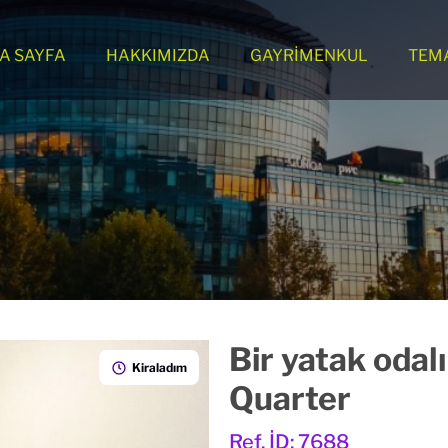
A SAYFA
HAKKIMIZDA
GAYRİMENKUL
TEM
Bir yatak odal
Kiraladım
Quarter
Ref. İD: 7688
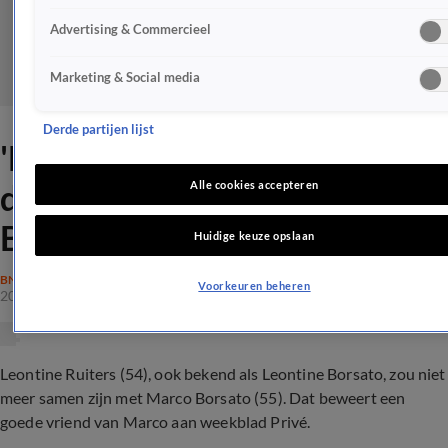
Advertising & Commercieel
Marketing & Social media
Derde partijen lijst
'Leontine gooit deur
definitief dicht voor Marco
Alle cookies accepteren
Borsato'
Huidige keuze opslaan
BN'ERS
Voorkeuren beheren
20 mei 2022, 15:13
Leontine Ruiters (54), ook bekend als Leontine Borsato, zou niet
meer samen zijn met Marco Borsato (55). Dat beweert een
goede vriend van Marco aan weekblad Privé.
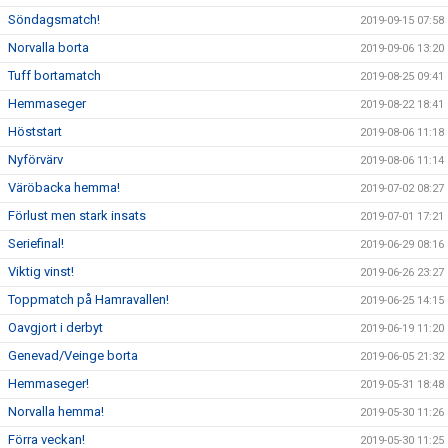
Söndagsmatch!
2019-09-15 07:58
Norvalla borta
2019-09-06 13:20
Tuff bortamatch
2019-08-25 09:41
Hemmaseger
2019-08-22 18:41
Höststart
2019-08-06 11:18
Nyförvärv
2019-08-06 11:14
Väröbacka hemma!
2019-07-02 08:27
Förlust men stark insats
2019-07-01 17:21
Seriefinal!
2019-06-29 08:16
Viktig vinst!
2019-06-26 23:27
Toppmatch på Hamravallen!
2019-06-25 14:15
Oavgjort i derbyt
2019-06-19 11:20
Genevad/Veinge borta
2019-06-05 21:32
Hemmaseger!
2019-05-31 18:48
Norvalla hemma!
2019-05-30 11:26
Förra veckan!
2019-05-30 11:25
----------------
Transcribe the entries above exactly, from their first line through the line with "Leontine Ruiters (54), ook", and omit all pictures.

A SAYFA
HAKKIMIZDA
GAYRİMENKUL
TEM
Bir yatak odal
Kiraladım
Quarter
Ref. İD: 7688
Advertising & Commercieel
Marketing & Social media
Derde partijen lijst
'Leontine gooit deur
definitief dicht voor Marco
Alle cookies accepteren
Borsato'
Huidige keuze opslaan
BN'ERS
Voorkeuren beheren
20 mei 2022, 15:13
Leontine Ruiters (54), ook bekend als Leontine Borsato, zou niet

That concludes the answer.